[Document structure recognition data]
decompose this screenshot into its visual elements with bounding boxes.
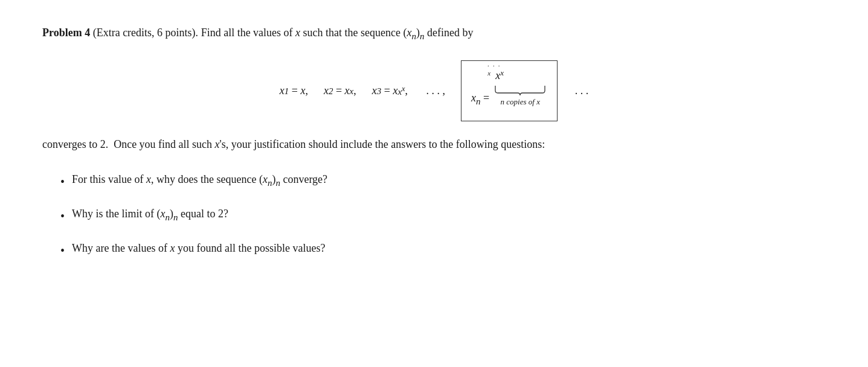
page-content: Problem 4 (Extra credits, 6 points). Fin… [0,0,868,298]
bullet-item-1: • For this value of x, why does the sequ… [60,171,826,192]
problem-header: Problem 4 (Extra credits, 6 points). Fin… [42,24,826,43]
bullet-dot-2: • [60,206,65,226]
bullet-list: • For this value of x, why does the sequ… [42,171,826,261]
problem-credits: (Extra credits, 6 points). [93,27,198,39]
bullet-text-2: Why is the limit of (xn)n equal to 2? [72,205,228,225]
copies-label: n copies of x [501,96,540,109]
bullet-item-2: • Why is the limit of (xn)n equal to 2? [60,205,826,226]
xn-lhs: xn = [471,89,489,109]
trailing-dots: . . . [572,82,588,100]
bullet-item-3: • Why are the values of x you found all … [60,240,826,261]
underbrace-svg [493,85,547,95]
term-x2: x2 = xx, [324,82,356,100]
boxed-formula: xn = . . . x xx n copies of x [461,60,558,121]
term-x1: x1 = x, [280,82,308,100]
bullet-dot-1: • [60,172,65,192]
term-x3: x3 = xxx, [372,82,408,100]
bullet-text-3: Why are the values of x you found all th… [72,240,325,258]
problem-label: Problem 4 [42,27,90,39]
converges-text: converges to 2. Once you find all such x… [42,136,826,154]
sequence-row: x1 = x, x2 = xx, x3 = xxx, . . . , xn = [42,60,826,121]
bullet-dot-3: • [60,241,65,261]
ellipsis-mid: . . . , [423,82,445,100]
tower-with-brace: . . . x xx n copies of x [493,66,547,109]
problem-intro: Find all the values of x such that the s… [201,27,474,39]
bullet-text-1: For this value of x, why does the sequen… [72,171,327,190]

◆ TASK INSTRUCTIONS: Please return all lines above in which the string "term" is found.

◆ WRITTEN SOLUTION:
term-x2: x2 = xx, [324,82,356,100]
term-x1: x1 = x, [280,82,308,100]
term-x3: x3 = xxx, [372,82,408,100]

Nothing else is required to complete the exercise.